- September 19, 2021
- Posted by: admin1
- Category: DPN Topics
Subject – Security
Context – Tamil Nadu Public Department comes under malware attack
- Ransomware is a type of malicious software (malware) that threatens to publish or blocks access to data or a computer system, usually by encrypting it, until the victim pays a ransom fee to the attacker.
- In many cases, the ransom demand comes with a deadline. If the victim doesn’t pay in time, the data is gone forever or the ransom increases.
- Ransomware attacks are all too common these days.
- Users are shown instructions for how to pay a fee to get the decryption key. The costs can range from a few hundred dollars to thousands, payable to cybercriminals in Bitcoin.
History of Ransomware Attacks
- Ransomware can be traced back to 1989 when the “AIDS virus” was used to extort funds from recipients of the ransomware. Payments for that attack were made by mail to Panama, at which point a decryption key was also mailed back to the user.
- In 1996, ransomware was known as “crypto viral extortion,” introduced by Moti Yung and Adam Young from Columbia University.
- Attackers have grown creative over the years by requiring payments that are nearly impossible to trace, which helps cybercriminals remain anonymous. For example, notorious mobile ransomware Fusob requires victims to pay using Apple iTunes gift cards instead of normal currencies, like dollars.

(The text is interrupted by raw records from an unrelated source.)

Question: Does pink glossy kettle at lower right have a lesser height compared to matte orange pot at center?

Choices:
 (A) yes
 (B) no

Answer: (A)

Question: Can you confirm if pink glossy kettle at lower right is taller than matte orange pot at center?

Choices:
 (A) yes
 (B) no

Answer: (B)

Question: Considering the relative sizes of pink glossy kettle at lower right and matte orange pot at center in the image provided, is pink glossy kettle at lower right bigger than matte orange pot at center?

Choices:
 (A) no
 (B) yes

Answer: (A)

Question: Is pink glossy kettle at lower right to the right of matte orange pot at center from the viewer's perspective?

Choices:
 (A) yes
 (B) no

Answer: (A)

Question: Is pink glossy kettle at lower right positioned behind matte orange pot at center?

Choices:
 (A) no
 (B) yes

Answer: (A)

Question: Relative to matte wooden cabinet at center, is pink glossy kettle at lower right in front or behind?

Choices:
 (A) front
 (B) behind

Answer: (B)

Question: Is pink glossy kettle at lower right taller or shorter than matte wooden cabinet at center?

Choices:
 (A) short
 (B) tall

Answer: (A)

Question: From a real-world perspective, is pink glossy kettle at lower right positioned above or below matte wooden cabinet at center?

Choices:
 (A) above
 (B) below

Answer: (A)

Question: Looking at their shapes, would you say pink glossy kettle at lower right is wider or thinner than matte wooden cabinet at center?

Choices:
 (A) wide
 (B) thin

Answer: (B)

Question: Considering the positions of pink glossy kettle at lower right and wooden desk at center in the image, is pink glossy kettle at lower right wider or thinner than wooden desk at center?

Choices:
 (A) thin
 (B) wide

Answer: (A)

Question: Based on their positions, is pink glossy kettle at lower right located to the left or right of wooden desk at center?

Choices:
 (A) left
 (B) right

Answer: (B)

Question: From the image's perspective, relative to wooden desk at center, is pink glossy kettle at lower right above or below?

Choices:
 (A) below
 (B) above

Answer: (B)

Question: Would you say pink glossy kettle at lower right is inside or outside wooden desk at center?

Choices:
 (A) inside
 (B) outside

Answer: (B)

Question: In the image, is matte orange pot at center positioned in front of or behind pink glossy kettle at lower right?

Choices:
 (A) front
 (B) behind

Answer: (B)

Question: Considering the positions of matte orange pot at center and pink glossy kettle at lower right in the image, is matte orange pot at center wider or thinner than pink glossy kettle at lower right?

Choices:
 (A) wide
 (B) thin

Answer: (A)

- Ransomware attacks began to soar in popularity with the growth of crypto currencies, such as Bitcoin.
Examples of Ransomware
- WannaCry – A powerful Microsoft exploit was leveraged to create a worldwide ransomware worm that infected over 250,000 systems before a kill switch was tripped to stop its spread.

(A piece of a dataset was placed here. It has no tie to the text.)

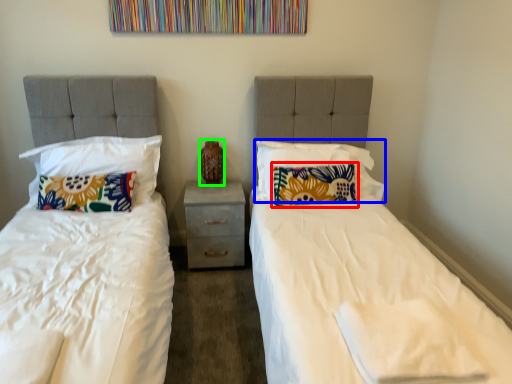 Question: Which is farther away from pillow (highlighted by a red box)? pillow (highlighted by a blue box) or vase (highlighted by a green box)?

Choices:
 (A) pillow
 (B) vase

Answer: (B)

- CryptoLocker – This was one of the first of the current generation of ransomware that required cryptocurrency for payment (Bitcoin) and encrypted a user’s hard drive and attached network drives. Cryptolocker was spread via an email with an attachment that claimed to be FedEx and UPS tracking notifications.
- NotPetya – Considered one of the most damaging ransomware attacks, NotPetya leveraged tactics from its namesake, Petya, such as infecting and encrypting the master boot record of a Microsoft Windows-based system. NotPetya leveraged the same vulnerability from WannaCry to spread rapidly, demanding payment in bitcoin to undo the changes.
- Bad Rabbit – Considered a cousin of NotPetya and using similar code and exploits to spread, Bad Rabbit was a visible ransomware that appeared to target Russia and Ukraine, mostly impacting media companies there. Unlike NotPetya, Bad Rabbit did allow for decryption if the ransom was paid.
- REvil – REvil is authored by a group of financially motivated attackers. It exfiltrates data before it encrypts it so that targeted victims can be blackmailed into paying if they choose not to send the ransom.
- Ryuk – Ryuk is a manually distributed ransomware application mainly used in spear-phishing.
How ransomware works
- There are a number of vectors ransomware can take to access a computer. One of the most common delivery systems is phishing spam — attachments that come to the victim in an email, masquerading as a file they should trust. Once they’re downloaded and opened, they can take over the victim’s computer, especially if they have built-in social engineering tools that trick users into allowing administrative access.
- Some other, more aggressive forms of ransomware, like NotPetya, exploit security holes to infect computers without needing to trick users.
- There are several things the malware might do once it’s taken over the victim’s computer, but by far the most common action is to encrypt some or all of the user’s files. If you want the technical details, the Infosec Institute has a great in-depth look at how several flavors of ransomware encrypt files. But the most important thing to know is that at the end of the process, the files cannot be decrypted without a mathematical key known only by the attacker.
- In some forms of malware, the attacker might claim to be a law enforcement agency shutting down the victim’s computer due to the presence of pornography or pirated software on it, and demanding the payment of a “fine,” perhaps to make victims less likely to report the attack to authorities. But most attacks don’t bother with this pretense.
- There is also a variation, called leakware or doxware, in which the attacker threatens to publicize sensitive data on the victim’s hard drive unless a ransom is paid. But because finding and extracting such information is a very tricky proposition for attackers, encryption ransomware is by far the most common type.
How to prevent ransomware
There are a number of defensive steps you can take to prevent ransomware infection. These steps are a of course good security practices in general, so following them improves your defenses from all sorts of attacks:
- Keep your operating system patched and up-to-date to ensure you have fewer vulnerabilities to exploit.
- Don’t install software or give it administrative privileges unless you know exactly what it is and what it does.
- Install antivirus software, which detects malicious programs like ransomware as they arrive, and whitelisting software, which prevents unauthorized applications from executing in the first place.
- And, of course, back up your files, frequently and automatically! That won’t stop a malware attack, but it can make the damage caused by one much less significant.